# Stamp duty on inheritance



## David_Dublin (12 Feb 2016)

Hoping someone can give feedback on this scenario:

The Will leaves "residue" of estate to equally to 2 children, i.e. whatever is left after specified items are paid out, bills paid etc.

The residue will include one property and shares etc which will be sold in full so will be cash.

Child A is not interested in the property, and Child B would like to take it in full. Child A & B are in agreement about this arrangement, are in agreement on the value that the executor has put on the property based on an independent survey, and the executor/lawyers are happy to accommodate this.

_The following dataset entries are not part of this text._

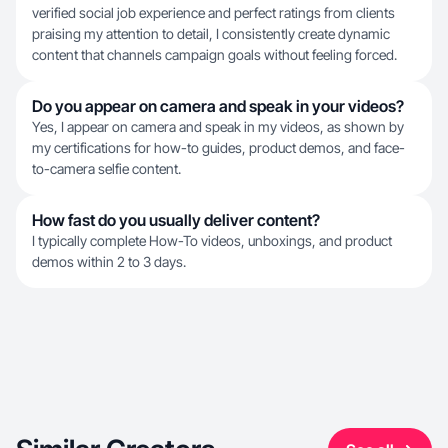
verified social job experience and perfect ratings from clients
praising my attention to detail, I consistently create dynamic
content that channels campaign goals without feeling forced.
Do you appear on camera and speak in your videos?
Yes, I appear on camera and speak in my videos, as shown by
my certifications for how-to guides, product demos, and face-
to-camera selfie content.
How fast do you usually deliver content?
I typically complete How-To videos, unboxings, and product
demos within 2 to 3 days.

Both Child A and Child B will exceed their threshold in the above scenario. Say house is worth 300k and there is 700k in cash. So Child A would end up inheriting property plus 200k, Child B would inherit 500k.

Are there any stamp duty implications for Child A? Or would both Child A & B pay tax on whatever exceeds their allowance as children?


----------



## mf1 (12 Feb 2016)

So to clarify:

Child A gets half a house and 350 in cash - 500 K
Child B gets the same. - 500 K

They both pay CAT on the excess over threshold

Child B sells their share of the house to Child A for 150 K and Child A pays stamp duty of 1% on B's half to Revenue. A already owns one half of the house.

mf


----------



## David_Dublin (12 Feb 2016)

Thanks for the reply mf1.

Is that they way it has to be treated?

Child A is not a resident in Ireland, is the stamp duty payable still the same? The property will be used for rental income for Child A.


----------



## mf1 (12 Feb 2016)

"Is that they way it has to be treated?"

I imagine I'll be corrected if I'm wrong!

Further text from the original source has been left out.